IT Band Syndrome
Ever had a pain stretching down the length of your upper leg, from hip to knee? This is something commonly referred to as IT band syndrome and is often exhibited in runners, but not exclusively so. It can commonly be accompanied by swelling on the outside of the knee.
Foot mechanics, repetitive stress and hip instability tend to be the main contributing factors in ‘IT band syndrome’ with hip instability being top of the list in my experience.
Interesting Case Study
Whilst hip instability may well be a huge factor in ‘IT band syndrome’ you always want to ask why your hip might be unstable. A few years ago I was working together with a lady who presented with IT band syndrome, no matter how much direct work she did to create pelvic stability, she failed.
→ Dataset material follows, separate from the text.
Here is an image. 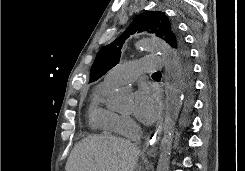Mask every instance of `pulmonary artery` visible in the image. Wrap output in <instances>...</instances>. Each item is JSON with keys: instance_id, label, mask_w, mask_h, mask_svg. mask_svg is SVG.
<instances>
[{"instance_id": "pulmonary-artery-1", "label": "pulmonary artery", "mask_w": 245, "mask_h": 171, "mask_svg": "<svg viewBox=\"0 0 245 171\" xmlns=\"http://www.w3.org/2000/svg\"><path fill=\"white\" fill-rule=\"evenodd\" d=\"M164 59L159 55H149L141 59L117 65L110 70L104 82L111 86L128 83L137 78L142 72H153L162 69Z\"/></svg>"}]
</instances>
She’d had a history of cranial traumas and wherever she was in space (stood, sat, and laid down) her head would tilt. After testing her eye muscles and addressing the faulty information the muscles around the eyes were feeding back to the brain her head tilt disappeared and her ability to work through our pelvic stability sequence was vastly improved.
In the seven years I have worked in clinic I have seen this happen twice, where the eyes are misleading the body, creating instability. While rare it is a fascinating reminder that there are 7 billion of us all with different thoughts, traumas and experiences. No two hip pains are the same and therefore no two solutions are exactly the same.
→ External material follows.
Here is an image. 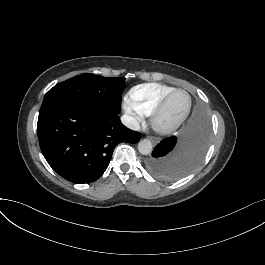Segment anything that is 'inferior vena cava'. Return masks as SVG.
I'll list each match as a JSON object with an SVG mask.
<instances>
[{"label": "inferior vena cava", "instance_id": "602c4592", "mask_svg": "<svg viewBox=\"0 0 265 265\" xmlns=\"http://www.w3.org/2000/svg\"><path fill=\"white\" fill-rule=\"evenodd\" d=\"M121 122L123 123V125H125L126 127H128L131 130L138 131L140 129L139 122L131 115L124 114L121 117Z\"/></svg>", "mask_w": 265, "mask_h": 265}]
</instances>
Where To Start Building Pelvic Stability
Undoubtedly the best exercise and one of my all-time favourites are lower body rolling patterns. These teach you to control powerful movers including your bum muscles, the big muscular drivers that all too often aren’t as powerful as they could be.
The reason I love rolling patterns so much is that they really force you into discovering your weaknesses but can often easily be improved. Most people find them very difficult to begin with but after some consistent practice can really begin to generate power from their pelvic muscles, giving them a great base to build upon.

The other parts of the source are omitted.